RECORDS SHOWN -
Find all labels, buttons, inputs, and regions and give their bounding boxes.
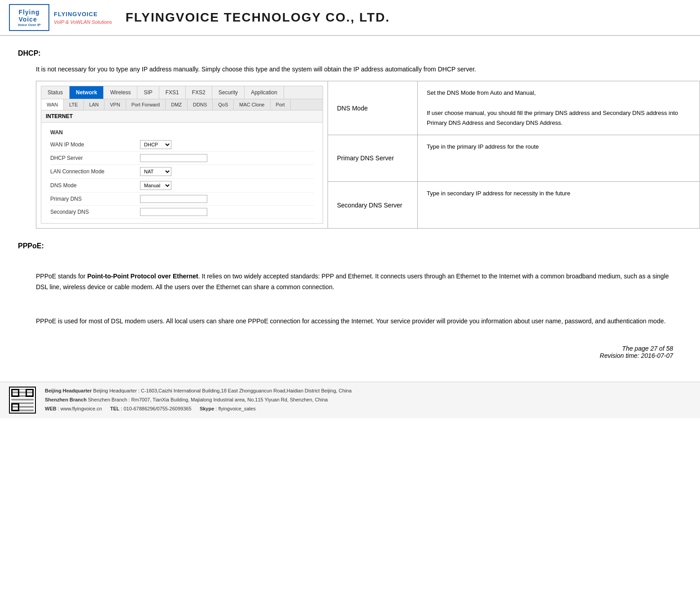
dhcp-desc-secondary-dns: Type in secondary IP address for necessi… xyxy=(418,182,700,228)
sub-nav-vpn[interactable]: VPN xyxy=(105,99,126,110)
pppoe-para1-prefix: PPPoE stands for xyxy=(36,273,87,280)
dhcp-label-primary-dns: Primary DNS Server xyxy=(328,135,418,181)
logo-area: FlyingVoice Voice Over IP FLYINGVOICE Vo… xyxy=(9,4,112,31)
sub-nav-dmz[interactable]: DMZ xyxy=(166,99,188,110)
page-header: FlyingVoice Voice Over IP FLYINGVOICE Vo… xyxy=(0,0,700,36)
dhcp-description: It is not necessary for you to type any … xyxy=(36,64,682,74)
form-label-secondary-dns: Secondary DNS xyxy=(50,209,140,215)
page-footer: The page 27 of 58 Revision time: 2016-07… xyxy=(18,345,682,359)
router-nav-bar: Status Network Wireless SIP FXS1 FXS2 Se… xyxy=(41,86,323,99)
sub-nav-lte[interactable]: LTE xyxy=(64,99,83,110)
router-ui: Status Network Wireless SIP FXS1 FXS2 Se… xyxy=(41,86,323,224)
logo-box: FlyingVoice Voice Over IP xyxy=(9,4,49,31)
pppoe-para1-bold: Point-to-Point Protocol over Ethernet xyxy=(87,273,198,280)
sub-nav-mac-clone[interactable]: MAC Clone xyxy=(234,99,270,110)
web-info: WEB : www.flyingvoice.cn xyxy=(45,406,102,411)
secondary-dns-input[interactable] xyxy=(140,208,207,216)
router-ui-panel: Status Network Wireless SIP FXS1 FXS2 Se… xyxy=(36,81,328,228)
nav-network[interactable]: Network xyxy=(70,86,104,99)
nav-wireless[interactable]: Wireless xyxy=(104,86,137,99)
form-label-wan-ip-mode: WAN IP Mode xyxy=(50,141,140,148)
dns-mode-select[interactable]: Manual Auto xyxy=(140,181,171,190)
nav-fxs2[interactable]: FXS2 xyxy=(186,86,212,99)
sub-nav-port[interactable]: Port xyxy=(271,99,291,110)
revision-info: Revision time: 2016-07-07 xyxy=(18,352,673,359)
nav-sip[interactable]: SIP xyxy=(137,86,159,99)
sub-nav-wan[interactable]: WAN xyxy=(41,99,64,110)
dhcp-label-secondary-dns: Secondary DNS Server xyxy=(328,182,418,228)
dhcp-desc-primary-dns: Type in the primary IP address for the r… xyxy=(418,135,700,181)
dhcp-row-dns-mode: DNS Mode Set the DNS Mode from Auto and … xyxy=(328,81,700,135)
logo-main-text: FLYINGVOICE xyxy=(54,11,112,18)
nav-security[interactable]: Security xyxy=(212,86,245,99)
bottom-bar: Beijing Headquarter Beijing Headquarter … xyxy=(0,382,700,418)
dhcp-table: Status Network Wireless SIP FXS1 FXS2 Se… xyxy=(36,81,700,229)
dhcp-label-dns-mode: DNS Mode xyxy=(328,81,418,134)
logo-voip-text: Voice Over IP xyxy=(18,23,41,27)
form-label-primary-dns: Primary DNS xyxy=(50,196,140,202)
form-row-secondary-dns: Secondary DNS xyxy=(50,206,314,219)
nav-application[interactable]: Application xyxy=(245,86,284,99)
qr-corner-tl xyxy=(11,389,19,397)
hq-info: Beijing Headquarter Beijing Headquarter … xyxy=(45,387,352,396)
router-form: WAN WAN IP Mode DHCP PPPoE Static DHCP S… xyxy=(41,123,323,223)
form-row-dhcp-server: DHCP Server xyxy=(50,152,314,165)
pppoe-heading: PPPoE: xyxy=(18,242,682,250)
qr-corner-bl xyxy=(11,403,19,411)
pppoe-section: PPPoE: PPPoE stands for Point-to-Point P… xyxy=(18,242,682,326)
qr-code xyxy=(9,387,36,414)
nav-status[interactable]: Status xyxy=(41,86,70,99)
tel-info: TEL : 010-67886296/0755-26099365 xyxy=(110,406,192,411)
company-title: FLYINGVOICE TECHNOLOGY CO., LTD. xyxy=(126,10,390,25)
form-row-primary-dns: Primary DNS xyxy=(50,193,314,206)
wan-label: WAN xyxy=(50,127,314,138)
dhcp-server-input[interactable] xyxy=(140,154,207,162)
sub-nav-lan[interactable]: LAN xyxy=(84,99,105,110)
pppoe-para2: PPPoE is used for most of DSL modem user… xyxy=(36,316,682,327)
dhcp-desc-dns-mode: Set the DNS Mode from Auto and Manual, I… xyxy=(418,81,700,134)
page-info: The page 27 of 58 xyxy=(18,345,673,352)
branch-info: Shenzhen Branch Shenzhen Branch : Rm7007… xyxy=(45,396,352,405)
logo-sub-text: VoIP & VoWLAN Solutions xyxy=(54,19,112,25)
wan-ip-mode-select[interactable]: DHCP PPPoE Static xyxy=(140,140,171,149)
form-label-lan-connection-mode: LAN Connection Mode xyxy=(50,168,140,175)
main-content: DHCP: It is not necessary for you to typ… xyxy=(0,36,700,373)
qr-corner-tr xyxy=(26,389,34,397)
dhcp-descriptions: DNS Mode Set the DNS Mode from Auto and … xyxy=(328,81,700,228)
form-label-dns-mode: DNS Mode xyxy=(50,182,140,189)
dhcp-row-secondary-dns: Secondary DNS Server Type in secondary I… xyxy=(328,182,700,228)
sub-nav-port-forward[interactable]: Port Forward xyxy=(126,99,166,110)
sub-nav-ddns[interactable]: DDNS xyxy=(188,99,213,110)
pppoe-para1: PPPoE stands for Point-to-Point Protocol… xyxy=(36,271,682,293)
nav-fxs1[interactable]: FXS1 xyxy=(159,86,186,99)
logo-flying-text: FlyingVoice xyxy=(18,9,39,23)
internet-label: INTERNET xyxy=(41,110,323,123)
form-label-dhcp-server: DHCP Server xyxy=(50,155,140,161)
form-row-wan-ip-mode: WAN IP Mode DHCP PPPoE Static xyxy=(50,138,314,152)
contact-info: WEB : www.flyingvoice.cn TEL : 010-67886… xyxy=(45,405,352,414)
primary-dns-input[interactable] xyxy=(140,195,207,203)
form-row-lan-connection-mode: LAN Connection Mode NAT Bridge xyxy=(50,165,314,179)
dhcp-row-primary-dns: Primary DNS Server Type in the primary I… xyxy=(328,135,700,182)
skype-info: Skype : flyingvoice_sales xyxy=(200,406,256,411)
router-sub-nav: WAN LTE LAN VPN Port Forward DMZ DDNS Qo… xyxy=(41,99,323,110)
logo-text-area: FLYINGVOICE VoIP & VoWLAN Solutions xyxy=(54,11,112,25)
dhcp-heading: DHCP: xyxy=(18,49,682,57)
lan-connection-mode-select[interactable]: NAT Bridge xyxy=(140,167,171,176)
sub-nav-qos[interactable]: QoS xyxy=(213,99,234,110)
bottom-info: Beijing Headquarter Beijing Headquarter … xyxy=(45,387,352,413)
form-row-dns-mode: DNS Mode Manual Auto xyxy=(50,179,314,193)
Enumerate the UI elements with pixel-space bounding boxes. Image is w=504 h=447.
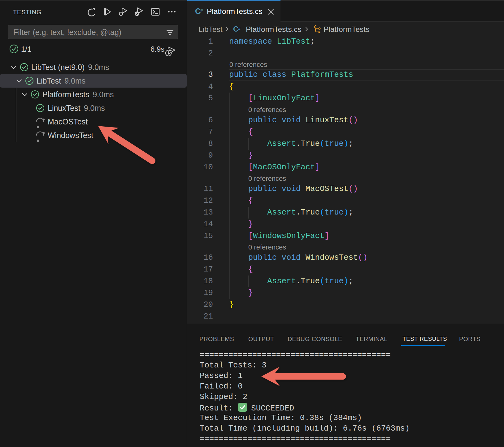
svg-text:#: # bbox=[238, 26, 241, 31]
svg-text:C: C bbox=[233, 25, 238, 33]
svg-text:C: C bbox=[195, 7, 201, 15]
svg-text:#: # bbox=[200, 8, 203, 13]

INSTRUCTIONS FOR THE TASK -
Output the line that contains "Enumerate the UI" and every line after it to the end of the records, word for word, leaving out the pictures.

TASK SOLUTION -
Enumerate the UI elements with pixel-space bounding boxes. Image is w=504 h=447.
svg-text:#: # bbox=[238, 26, 241, 31]
svg-text:C: C bbox=[233, 25, 238, 33]
svg-text:C: C bbox=[195, 7, 201, 15]
svg-text:#: # bbox=[200, 8, 203, 13]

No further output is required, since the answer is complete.